C&S Wholesale Grocers is at the bottom of the food chain -- and likes it that way. The company is the second-largest wholesale grocery distributor in the US (after SUPERVALU), supplying goods to some 3,900 independent and major supermarkets (including A&P and Safeway), mass marketers, and wholesale clubs. C&S Wholesale, which serves about a dozen states (from Vermont to Hawaii), distributes more than 95,000 food and nonfood items. Its ES3 logistics unit provides warehousing and supply-chain management services. The grocery distributor is exiting the food retail business with the sale of its Grand Union and Southern Family Markets chains in 2012. Israel Cohen started the company with Abraham Siegel in 1918.
While its operations are concentrated in the Northeast, C&S Wholesale Grocers also has warehouse operations in the Southeast (Alabama and South Carolina), and western US, including California and Hawaii.
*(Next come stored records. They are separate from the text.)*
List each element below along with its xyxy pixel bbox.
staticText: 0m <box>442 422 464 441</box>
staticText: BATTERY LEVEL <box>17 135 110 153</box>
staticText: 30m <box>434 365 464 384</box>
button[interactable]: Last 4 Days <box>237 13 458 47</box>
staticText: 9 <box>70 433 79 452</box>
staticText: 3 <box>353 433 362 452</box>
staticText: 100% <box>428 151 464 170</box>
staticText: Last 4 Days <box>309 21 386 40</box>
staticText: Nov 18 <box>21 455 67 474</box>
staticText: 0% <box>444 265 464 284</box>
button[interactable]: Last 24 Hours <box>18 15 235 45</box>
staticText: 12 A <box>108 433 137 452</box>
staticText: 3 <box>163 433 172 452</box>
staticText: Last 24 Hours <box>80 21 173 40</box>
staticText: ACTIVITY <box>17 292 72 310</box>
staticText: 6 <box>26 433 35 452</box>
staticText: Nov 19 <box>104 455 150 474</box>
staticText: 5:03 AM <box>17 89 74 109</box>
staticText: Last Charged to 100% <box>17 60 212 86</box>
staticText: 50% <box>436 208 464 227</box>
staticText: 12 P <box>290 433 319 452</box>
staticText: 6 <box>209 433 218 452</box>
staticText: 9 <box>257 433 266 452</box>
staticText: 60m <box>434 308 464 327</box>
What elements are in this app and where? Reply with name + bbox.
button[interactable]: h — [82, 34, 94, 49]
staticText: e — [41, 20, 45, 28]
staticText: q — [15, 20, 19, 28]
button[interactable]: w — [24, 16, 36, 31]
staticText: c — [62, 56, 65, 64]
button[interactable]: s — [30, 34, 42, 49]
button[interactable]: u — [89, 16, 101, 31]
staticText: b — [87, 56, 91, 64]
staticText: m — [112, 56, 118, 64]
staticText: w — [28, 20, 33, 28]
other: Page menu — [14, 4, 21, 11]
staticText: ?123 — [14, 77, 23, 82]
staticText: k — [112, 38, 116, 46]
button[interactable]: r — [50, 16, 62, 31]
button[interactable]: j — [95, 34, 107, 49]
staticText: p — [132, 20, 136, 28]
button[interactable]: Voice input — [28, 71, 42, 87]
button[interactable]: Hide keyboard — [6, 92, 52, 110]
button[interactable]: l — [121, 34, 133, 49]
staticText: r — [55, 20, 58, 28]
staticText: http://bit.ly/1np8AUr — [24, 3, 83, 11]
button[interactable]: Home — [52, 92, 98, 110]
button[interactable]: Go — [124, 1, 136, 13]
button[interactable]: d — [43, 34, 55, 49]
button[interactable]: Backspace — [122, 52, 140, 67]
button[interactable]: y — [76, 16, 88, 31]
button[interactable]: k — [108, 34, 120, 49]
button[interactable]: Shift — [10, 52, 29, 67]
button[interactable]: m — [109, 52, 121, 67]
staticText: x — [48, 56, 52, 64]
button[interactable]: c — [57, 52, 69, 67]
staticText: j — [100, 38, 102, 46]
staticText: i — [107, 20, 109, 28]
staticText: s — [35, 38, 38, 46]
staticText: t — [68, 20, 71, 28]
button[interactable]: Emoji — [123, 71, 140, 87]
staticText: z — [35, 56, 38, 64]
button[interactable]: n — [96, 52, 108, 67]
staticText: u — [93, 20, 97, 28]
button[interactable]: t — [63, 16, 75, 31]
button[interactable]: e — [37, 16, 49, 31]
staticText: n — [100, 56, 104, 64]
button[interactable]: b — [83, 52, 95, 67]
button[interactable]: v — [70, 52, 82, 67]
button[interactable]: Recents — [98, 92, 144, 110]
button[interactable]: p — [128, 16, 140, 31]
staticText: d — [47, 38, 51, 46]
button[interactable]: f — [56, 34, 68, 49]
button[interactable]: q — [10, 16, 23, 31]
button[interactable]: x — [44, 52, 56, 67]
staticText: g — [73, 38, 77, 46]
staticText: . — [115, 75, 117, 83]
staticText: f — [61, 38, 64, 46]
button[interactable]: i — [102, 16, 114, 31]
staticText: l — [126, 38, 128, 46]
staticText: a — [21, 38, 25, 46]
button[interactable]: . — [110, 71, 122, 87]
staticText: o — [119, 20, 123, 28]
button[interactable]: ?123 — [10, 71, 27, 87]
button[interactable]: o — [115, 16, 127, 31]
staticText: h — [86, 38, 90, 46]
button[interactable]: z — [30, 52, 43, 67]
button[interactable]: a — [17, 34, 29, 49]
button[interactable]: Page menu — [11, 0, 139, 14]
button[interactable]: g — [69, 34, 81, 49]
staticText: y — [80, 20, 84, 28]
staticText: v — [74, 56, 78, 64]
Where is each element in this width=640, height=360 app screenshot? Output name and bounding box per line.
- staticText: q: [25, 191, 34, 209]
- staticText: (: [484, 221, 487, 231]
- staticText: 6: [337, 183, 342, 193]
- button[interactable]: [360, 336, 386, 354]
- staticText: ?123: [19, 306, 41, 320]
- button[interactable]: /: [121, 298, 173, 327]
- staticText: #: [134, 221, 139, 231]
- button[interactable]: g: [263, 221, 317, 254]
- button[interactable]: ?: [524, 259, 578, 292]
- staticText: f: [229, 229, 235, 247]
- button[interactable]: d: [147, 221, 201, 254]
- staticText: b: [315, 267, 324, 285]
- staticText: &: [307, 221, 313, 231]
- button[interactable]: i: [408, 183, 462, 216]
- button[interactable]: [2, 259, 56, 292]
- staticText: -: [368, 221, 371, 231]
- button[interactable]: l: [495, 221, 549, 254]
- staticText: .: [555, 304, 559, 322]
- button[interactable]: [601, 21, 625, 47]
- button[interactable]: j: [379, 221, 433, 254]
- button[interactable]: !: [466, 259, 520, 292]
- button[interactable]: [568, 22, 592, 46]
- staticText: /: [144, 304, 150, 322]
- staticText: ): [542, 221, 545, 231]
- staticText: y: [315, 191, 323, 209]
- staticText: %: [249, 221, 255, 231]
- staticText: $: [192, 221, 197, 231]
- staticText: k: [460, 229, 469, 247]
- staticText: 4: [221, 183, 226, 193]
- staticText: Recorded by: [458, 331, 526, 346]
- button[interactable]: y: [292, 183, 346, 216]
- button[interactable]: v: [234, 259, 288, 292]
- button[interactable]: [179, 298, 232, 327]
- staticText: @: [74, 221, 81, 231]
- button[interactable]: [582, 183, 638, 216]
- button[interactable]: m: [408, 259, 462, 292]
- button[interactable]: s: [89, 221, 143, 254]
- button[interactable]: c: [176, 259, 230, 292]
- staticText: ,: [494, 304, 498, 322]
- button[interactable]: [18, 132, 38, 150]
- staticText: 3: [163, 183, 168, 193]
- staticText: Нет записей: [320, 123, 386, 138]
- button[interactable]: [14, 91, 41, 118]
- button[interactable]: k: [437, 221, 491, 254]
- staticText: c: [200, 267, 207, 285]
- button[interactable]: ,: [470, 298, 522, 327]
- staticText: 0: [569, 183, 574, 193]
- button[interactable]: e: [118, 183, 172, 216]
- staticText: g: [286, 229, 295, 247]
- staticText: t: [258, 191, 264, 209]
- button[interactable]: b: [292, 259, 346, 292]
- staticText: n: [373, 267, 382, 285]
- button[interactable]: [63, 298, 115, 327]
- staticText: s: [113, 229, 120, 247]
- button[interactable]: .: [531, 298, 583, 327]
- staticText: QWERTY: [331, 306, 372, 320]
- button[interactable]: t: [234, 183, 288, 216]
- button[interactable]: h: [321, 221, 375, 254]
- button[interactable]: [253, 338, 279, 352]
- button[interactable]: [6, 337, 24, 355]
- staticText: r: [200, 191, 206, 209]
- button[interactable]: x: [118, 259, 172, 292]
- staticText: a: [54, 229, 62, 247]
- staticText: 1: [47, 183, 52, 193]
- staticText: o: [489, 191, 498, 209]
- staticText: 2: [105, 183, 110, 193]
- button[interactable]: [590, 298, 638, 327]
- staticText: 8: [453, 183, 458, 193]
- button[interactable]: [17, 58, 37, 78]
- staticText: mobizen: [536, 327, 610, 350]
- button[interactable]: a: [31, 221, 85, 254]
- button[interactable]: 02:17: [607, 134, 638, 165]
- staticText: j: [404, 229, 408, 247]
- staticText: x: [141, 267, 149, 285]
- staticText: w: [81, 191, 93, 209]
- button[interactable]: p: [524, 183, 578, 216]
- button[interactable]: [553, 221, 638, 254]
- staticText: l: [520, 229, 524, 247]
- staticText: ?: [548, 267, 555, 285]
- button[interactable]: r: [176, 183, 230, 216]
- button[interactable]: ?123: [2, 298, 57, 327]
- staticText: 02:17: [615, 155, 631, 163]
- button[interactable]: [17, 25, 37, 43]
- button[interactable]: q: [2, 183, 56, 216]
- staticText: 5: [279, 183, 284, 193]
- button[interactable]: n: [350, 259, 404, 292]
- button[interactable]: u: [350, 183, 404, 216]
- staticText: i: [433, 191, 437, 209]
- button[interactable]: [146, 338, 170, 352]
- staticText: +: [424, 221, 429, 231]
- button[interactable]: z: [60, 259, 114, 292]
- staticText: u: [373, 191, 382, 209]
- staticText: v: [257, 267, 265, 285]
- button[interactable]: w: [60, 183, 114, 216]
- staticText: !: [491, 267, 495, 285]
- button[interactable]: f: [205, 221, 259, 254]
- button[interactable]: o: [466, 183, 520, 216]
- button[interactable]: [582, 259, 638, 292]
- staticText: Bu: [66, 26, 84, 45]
Its ES3 logistics unit has facilities in New Hampshire and Pennsylvania.
The grocery wholesaler rang up $20.4 billion in sales in fiscal 2011 (ends September), up from $19 billion in 2010. Based on sales C&S Wholesale Grocers ranks as the ninth-largest privately-held company in the nation.
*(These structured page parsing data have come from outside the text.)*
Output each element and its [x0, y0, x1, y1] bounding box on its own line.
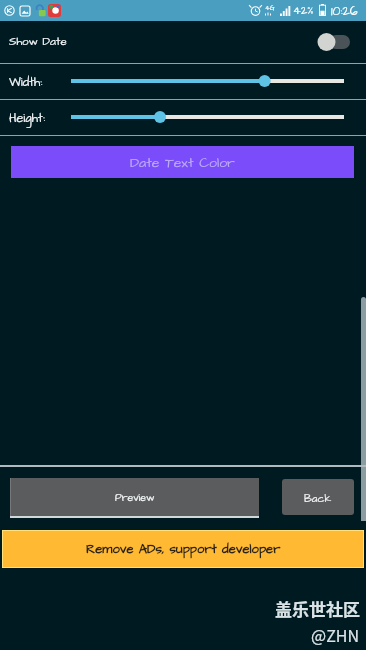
- staticText: 4G: [265, 3, 275, 13]
- staticText: 盖乐世社区: [275, 596, 360, 621]
- button[interactable]: [71, 71, 344, 91]
- staticText: Back: [304, 491, 332, 506]
- staticText: 10:26: [331, 3, 358, 20]
- button[interactable]: Date Text Color: [11, 146, 354, 178]
- staticText: Date Text Color: [130, 153, 235, 172]
- staticText: Width:: [9, 74, 43, 91]
- button[interactable]: Show Date: [0, 21, 366, 63]
- button[interactable]: Preview: [11, 478, 259, 516]
- staticText: 42%: [293, 3, 314, 19]
- button[interactable]: Back: [282, 479, 354, 515]
- staticText: Remove ADs, support developer: [86, 540, 281, 558]
- button[interactable]: Remove ADs, support developer: [3, 531, 363, 567]
- staticText: @ZHN: [311, 623, 360, 646]
- staticText: Show Date: [9, 34, 67, 50]
- button[interactable]: Show Date toggle: [315, 31, 350, 53]
- button[interactable]: [71, 107, 344, 127]
- staticText: Preview: [115, 491, 155, 506]
- staticText: Height:: [9, 110, 45, 127]
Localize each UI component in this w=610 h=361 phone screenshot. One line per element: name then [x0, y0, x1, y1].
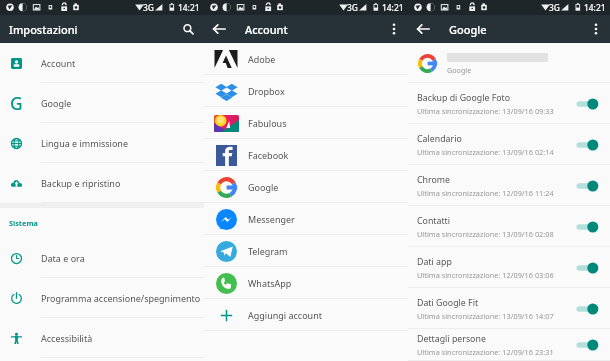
staticText: Ultima sincronizzazione: 13/09/16 14:07 — [417, 311, 554, 321]
staticText: Programma accensione/spegnimento — [41, 292, 201, 304]
button[interactable]: Backup e ripristino — [0, 163, 204, 203]
staticText: Ultima sincronizzazione: 12/09/16 11:24 — [417, 188, 554, 198]
staticText: Fabulous — [248, 117, 287, 129]
button[interactable]: Google — [204, 171, 408, 203]
staticText: 14:21 — [584, 2, 606, 13]
button[interactable]: Facebook — [204, 139, 408, 171]
staticText: Google — [447, 65, 472, 75]
staticText: WhatsApp — [248, 277, 292, 289]
button[interactable]: Indietro — [210, 20, 228, 38]
staticText: Dati Google Fit — [417, 297, 479, 309]
button[interactable]: Altre opzioni — [385, 20, 403, 38]
staticText: Google — [248, 181, 279, 193]
staticText: Dropbox — [248, 85, 285, 97]
staticText: Account — [245, 22, 288, 37]
staticText: 14:21 — [178, 2, 200, 13]
button[interactable]: Attiva sincronizzazione Contatti — [575, 219, 599, 235]
button[interactable]: Messenger — [204, 203, 408, 235]
staticText: Contatti — [417, 215, 451, 227]
staticText: Ultima sincronizzazione: 13/09/16 02:14 — [417, 147, 554, 157]
button[interactable]: Chrome — [408, 165, 610, 206]
button[interactable]: Attiva sincronizzazione Dettagli persone — [575, 337, 599, 353]
button[interactable]: Dati Google Fit — [408, 288, 610, 329]
staticText: 14:21 — [382, 2, 404, 13]
staticText: Google — [41, 97, 72, 109]
button[interactable]: WhatsApp — [204, 267, 408, 299]
staticText: Dettagli persone — [417, 333, 486, 345]
button[interactable]: Aggiungi account — [204, 299, 408, 331]
button[interactable]: Attiva sincronizzazione Calendario — [575, 137, 599, 153]
staticText: G — [10, 91, 23, 115]
button[interactable]: Programma accensione/spegnimento — [0, 278, 204, 318]
button[interactable]: Backup di Google Foto — [408, 83, 610, 124]
staticText: Aggiungi account — [248, 309, 322, 321]
button[interactable]: Contatti — [408, 206, 610, 247]
staticText: Ultima sincronizzazione: 13/09/16 02:08 — [417, 229, 554, 239]
button[interactable]: Altre opzioni — [587, 20, 605, 38]
button[interactable]: Telegram — [204, 235, 408, 267]
button[interactable]: Lingua e immissione — [0, 123, 204, 163]
staticText: Backup e ripristino — [41, 177, 121, 189]
staticText: Sistema — [9, 218, 38, 228]
button[interactable]: Attiva sincronizzazione Chrome — [575, 178, 599, 194]
button[interactable]: Google — [408, 44, 610, 83]
staticText: Calendario — [417, 133, 462, 145]
staticText: Account — [41, 57, 76, 69]
staticText: Google — [449, 22, 487, 37]
staticText: Backup di Google Foto — [417, 92, 511, 104]
button[interactable]: Indietro — [414, 20, 432, 38]
button[interactable]: Attiva sincronizzazione Dati Google Fit — [575, 301, 599, 317]
button[interactable]: Fabulous — [204, 107, 408, 139]
staticText: Ultima sincronizzazione: 12/09/16 03:06 — [417, 270, 554, 280]
staticText: 3G — [549, 2, 560, 13]
button[interactable]: Dettagli persone — [408, 329, 610, 361]
button[interactable]: Dropbox — [204, 75, 408, 107]
button[interactable]: G — [0, 83, 204, 123]
staticText: Ultima sincronizzazione: 13/09/16 09:33 — [417, 106, 554, 116]
button[interactable]: Attiva sincronizzazione Backup di Google… — [575, 96, 599, 112]
staticText: 3G — [347, 2, 358, 13]
button[interactable]: Dati app — [408, 247, 610, 288]
button[interactable]: Adobe — [204, 43, 408, 75]
staticText: Impostazioni — [9, 22, 78, 37]
button[interactable]: Cerca — [179, 20, 197, 38]
staticText: Dati app — [417, 256, 452, 268]
staticText: 3G — [143, 2, 154, 13]
staticText: Chrome — [417, 174, 450, 186]
staticText: Ultima sincronizzazione: 12/09/16 23:31 — [417, 347, 554, 357]
button[interactable]: Account — [0, 43, 204, 83]
staticText: Accessibilità — [41, 332, 93, 344]
button[interactable]: Data e ora — [0, 238, 204, 278]
staticText: Lingua e immissione — [41, 137, 129, 149]
button[interactable]: Calendario — [408, 124, 610, 165]
staticText: Facebook — [248, 149, 289, 161]
staticText: Adobe — [248, 53, 276, 65]
staticText: Telegram — [248, 245, 288, 257]
button[interactable]: Accessibilità — [0, 318, 204, 358]
staticText: Data e ora — [41, 252, 85, 264]
staticText: Messenger — [248, 213, 295, 225]
button[interactable]: Attiva sincronizzazione Dati app — [575, 260, 599, 276]
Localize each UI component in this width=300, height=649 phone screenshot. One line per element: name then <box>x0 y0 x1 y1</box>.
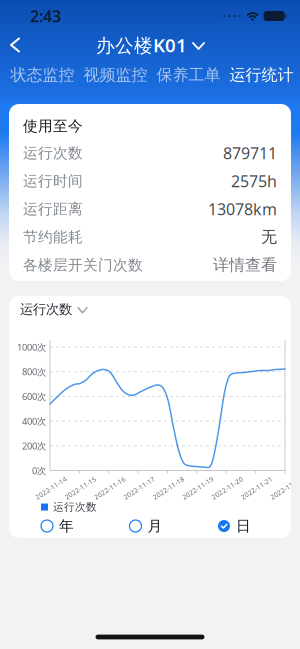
staticText: 600次 <box>22 390 46 403</box>
staticText: 运行统计 <box>230 65 294 85</box>
staticText: 使用至今 <box>23 117 83 135</box>
staticText: 800次 <box>22 366 46 378</box>
staticText: 0次 <box>32 464 46 477</box>
staticText: 2022-11-20 <box>209 484 245 492</box>
staticText: 2022-11-17 <box>121 484 157 492</box>
staticText: 13078km <box>208 198 277 220</box>
staticText: 2022-11-19 <box>180 484 216 492</box>
staticText: 2022-11-18 <box>150 484 186 492</box>
staticText: 状态监控 <box>10 65 74 85</box>
button[interactable]: 运行次数 <box>9 296 87 317</box>
staticText: 879711 <box>223 142 277 164</box>
button[interactable]: 日 <box>218 517 251 535</box>
staticText: 运行次数 <box>20 301 72 317</box>
staticText: 2022-11-15 <box>62 484 98 492</box>
staticText: 运行距离 <box>23 200 83 218</box>
staticText: 无 <box>261 227 277 247</box>
staticText: 运行次数 <box>23 144 83 162</box>
staticText: 详情查看 <box>213 255 277 275</box>
staticText: 保养工单 <box>156 65 220 85</box>
staticText: 运行时间 <box>23 172 83 190</box>
button[interactable]: 办公楼K01 <box>96 33 204 57</box>
staticText: 月 <box>148 517 162 535</box>
button[interactable]: 视频监控 <box>79 65 152 85</box>
button[interactable]: 保养工单 <box>152 65 225 85</box>
staticText: 2022-11-21 <box>239 484 275 492</box>
staticText: 400次 <box>22 415 46 427</box>
staticText: 200次 <box>22 440 46 452</box>
button[interactable]: 各楼层开关门次数 <box>23 251 277 279</box>
staticText: 节约能耗 <box>23 228 83 246</box>
staticText: 2022-11-22 <box>268 484 300 492</box>
staticText: 办公楼K01 <box>96 33 187 57</box>
staticText: 运行次数 <box>53 500 97 514</box>
staticText: 2575h <box>231 170 277 192</box>
button[interactable]: 运行统计 <box>225 65 298 85</box>
staticText: 各楼层开关门次数 <box>23 256 143 274</box>
staticText: 2022-11-14 <box>33 484 69 492</box>
staticText: 视频监控 <box>84 65 148 85</box>
staticText: 2:43 <box>30 5 61 27</box>
button[interactable]: 状态监控 <box>6 65 79 85</box>
staticText: 年 <box>59 517 74 535</box>
staticText: 日 <box>236 517 251 535</box>
button[interactable]: Back <box>0 32 19 58</box>
button[interactable]: 月 <box>130 517 162 535</box>
staticText: 2022-11-16 <box>92 484 128 492</box>
button[interactable]: 年 <box>41 517 74 535</box>
staticText: 1000次 <box>17 341 46 353</box>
C&S is pulling out of retail to focus on its core wholesale supply business. The company sold its Southern Family Markets (SFM) division, which operated 57 grocery stores under the Piggly Wiggly, Bruno's, Food World, and Southern Family Markets banners to Belle Foods in mid-2012. (SFM's retail network spans Mississippi, Alabama, Georgia, and Florida.) However, it continues to supply the stores through its logistics unit. Previously, the company sold 10 SFM liquor outlets. C&S has also agreed to sell 21 Grand Union Markets it owns in New York and Vermont to Tops Friendly Markets. That deal is expected to close by the end of 2012.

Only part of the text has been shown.